Tunde Darvay
Serendipity in Color
Governor's Gallery - October 10 - December 11, 2011
Norman artist Tunde Darvay fuses her Romanian upbringing in Transylvania with her present Oklahoma surroundings to create the mixed media paintings that make up this exhibit titled Serendipity in Color. Influenced by the rolling hills of Transylvania and the colorful skylines of Oklahoma, Darvay's paintings capture the breadth of color and form found on the two continents of her life. "In my art I emphasize the shadow-line between the organic and the inorganic," says the artist. "My aesthetic worldview is profoundly mythical - it depicts a world in which color breathes life into inanimate things in order to create playful, suggestive associations along a broad spectrum of themes and forms."

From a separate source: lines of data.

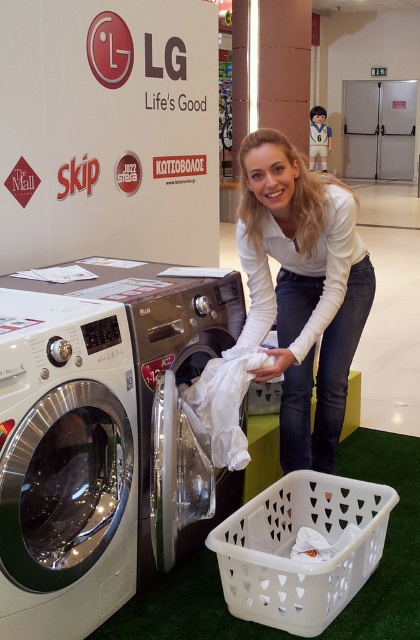 Image resolution: width=420 pixels, height=640 pixels. Identify the location of white matte shirt at center. (301, 289).

Between white matte shirt at center and white glossy washing machine at center, which one is positioned higher?

white matte shirt at center is higher up.

Locate an element on the screen. The width and height of the screenshot is (420, 640). white matte shirt at center is located at coordinates (301, 289).

Is point (73, 355) farther from viewer compared to point (239, 358)?

No.

Find the location of a particular element. This screenshot has height=640, width=420. white glossy washing machine at lower left is located at coordinates (65, 465).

To achieve the desired aesthetic effect in her paintings, Darvay blurs the line between the traditional spheres to which people often confine things, whether living or inanimate, significant or trivial. The uniquely shaped, handmade wood panels do not enclose but rather extend her works in a direction where figures and objects come together in notoriously unpredictable ways.
The rough surface of modeling paste alternates with the smooth finish of acrylic varnish, just like the successes and hardships in life. "I hope that my compositions will continue to live in the fantasy world of my audience," says the artist. "My goal is for people to be able to touch my paintings with their eyes and see them with their hands."
Darvay has participated in national and international exhibits since she was in high school. Her art has recently been exhibited at the IAO Gallery, Istvan Gallery, JRB Art at the Elms in Oklahoma City, Living Arts in Tulsa, and will be featured at the Mainsite Gallery in Norman in 2011. She has been awarded the 2011 Featured Individual Artist Award in Norman, the 2008 Momentum Spotlight Award in Tulsa, and the Prized awarded at the Annual Sketch Contest at the University of Fine Arts, Cluj-Napoca, Romania. Darvay's art is included in many international public and private collections in Hungary, Romania, Turkey, and the U.S. including over 30 paintings at the Boston Consulting Group in Budapest, Hungary.